La encontré sin buscarla, como suele pasar con las cosas que cambian la trama secreta del mundo. Estaba al borde del sendero, entre la maleza húmeda y el susurro perpetuo de la montaña. Una flor minúscula. Amarilla con bordes naranjas, como si el sol la hubiera besado demasiado cerca.

Me agaché. No para tocarla —porque hay cosas que se miran o se arruinan— sino para entender por qué me miraba de vuelta. Y sí, me miraba. No con ojos, claro. Con eso otro que tienen algunas cosas vivas: esa intensidad callada que te interroga sin palabras.

Fue ahí cuando la recordé a ella. La forma en que huía de sí misma mientras reía. Su costumbre de detenerse sin aviso, como si escuchara algo que yo no podía oír. Siempre quería caminar hacia lo más denso del bosque, hacia donde los mapas dejaban de tener sentido.

“En los lugares donde nadie va, florecen las respuestas que nadie se atreve a hacer”, me dijo una vez, justo antes de desaparecer entre los árboles. Yo no entendí nada entonces. Ahora, quizás un poco.

Desde que se fue —porque irse era parte de su manera de quedarse— la busco sin buscar.
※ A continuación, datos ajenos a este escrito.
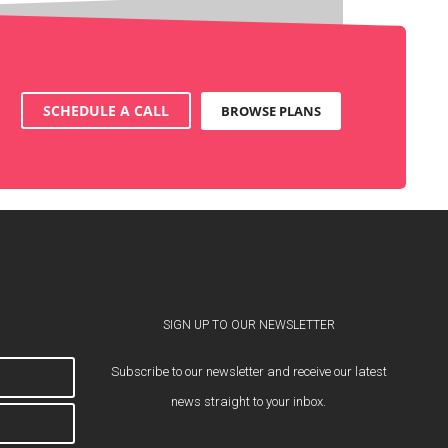
SCHEDULE A CALL
BROWSE PLANS
SIGN UP TO OUR NEWSLETTER
Subscribe to our newsletter and receive our latest
news straight to your inbox.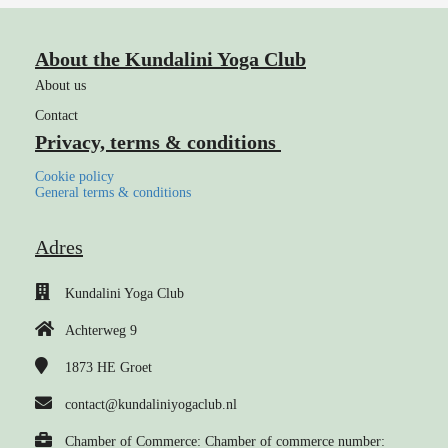
About the Kundalini Yoga Club
About us
Contact
Privacy, terms & conditions
Cookie policy
General terms & conditions
Adres
Kundalini Yoga Club
Achterweg 9
1873 HE
Groet
contact@kundaliniyogaclub.nl
Chamber of Commerce: Chamber of commerce number: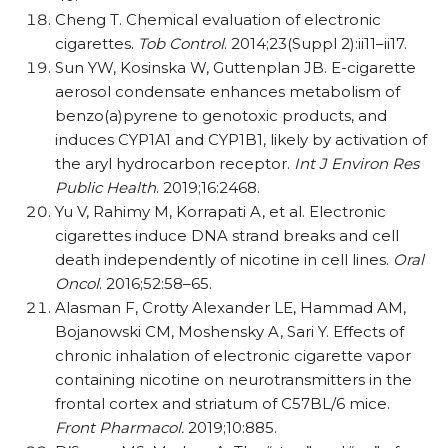
Cheng T. Chemical evaluation of electronic
cigarettes.
Tob Control
. 2014;23(Suppl 2):ii11–ii17.
Sun YW, Kosinska W, Guttenplan JB. E-cigarette
aerosol condensate enhances metabolism of
benzo(a)pyrene to genotoxic products, and
induces CYP1A1 and CYP1B1, likely by activation of
the aryl hydrocarbon receptor.
Int J Environ Res
Public Health
. 2019;16:2468.
Yu V, Rahimy M, Korrapati A, et al. Electronic
cigarettes induce DNA strand breaks and cell
death independently of nicotine in cell lines.
Oral
Oncol
. 2016;52:58–65.
Alasman F, Crotty Alexander LE, Hammad AM,
Bojanowski CM, Moshensky A, Sari Y. Effects of
chronic inhalation of electronic cigarette vapor
containing nicotine on neurotransmitters in the
frontal cortex and striatum of C57BL/​6 mice.
Front Pharmacol.
2019;10:885.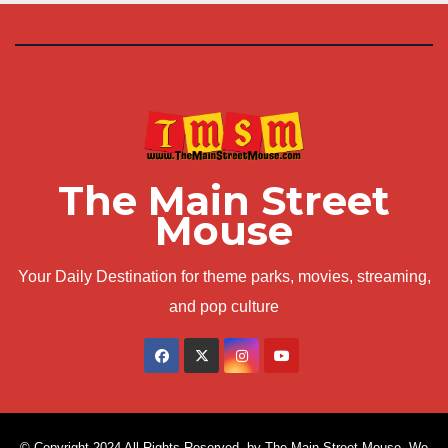
The Main Street
Mouse
Your Daily Destination for theme parks, movies, streaming,
and pop culture
© Copyright 2024 All Rights Reserved. by The Main Street Mouse. We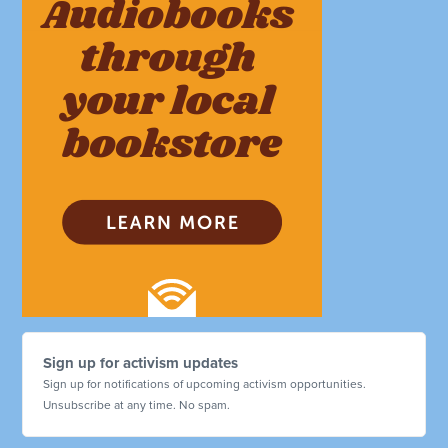
Sign up for activism updates
Sign up for notifications of upcoming activism opportunities.
Unsubscribe at any time. No spam.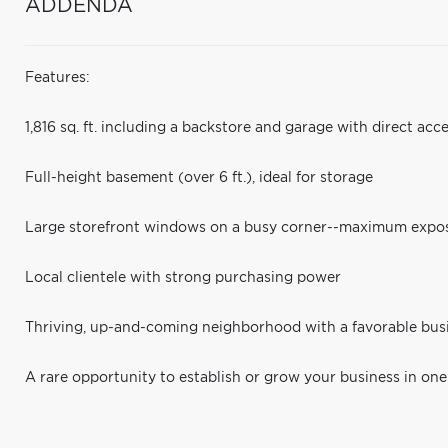
ADDENDA
Features:
1,816 sq. ft. including a backstore and garage with direct acc
Full-height basement (over 6 ft.), ideal for storage
Large storefront windows on a busy corner--maximum expo
Local clientele with strong purchasing power
Thriving, up-and-coming neighborhood with a favorable bu
A rare opportunity to establish or grow your business in one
En hojas caídas, en pájaros que cambian de canto a media frase, en esta flor que no debería estar aquí, tan sola, tan ferozmente viva.

El aire en esta parte de la montaña es más espeso, como si guardara secretos. Todo suena más cerca, incluso el silencio. Caminé un poco más, siguiendo nada, y entonces me pareció verla. No del todo. Algo de su andar, de su perfume leve y extraño. Un movimiento entre sombras. O una ilusión del verde.

No la llamé. A veces el amor es eso: no interrumpir la fuga del otro, sino acompañarla a distancia. Ser sombra fiel sin pedir luz.

La flor sigue ahí, al borde del sendero. No la arranqué. Le dejé una hebra de mi camisa, como quien paga un peaje a lo invisible. Y seguí andando, sabiendo que en esta jungla que no figura en los mapas, cada paso puede ser un regreso, o un principio.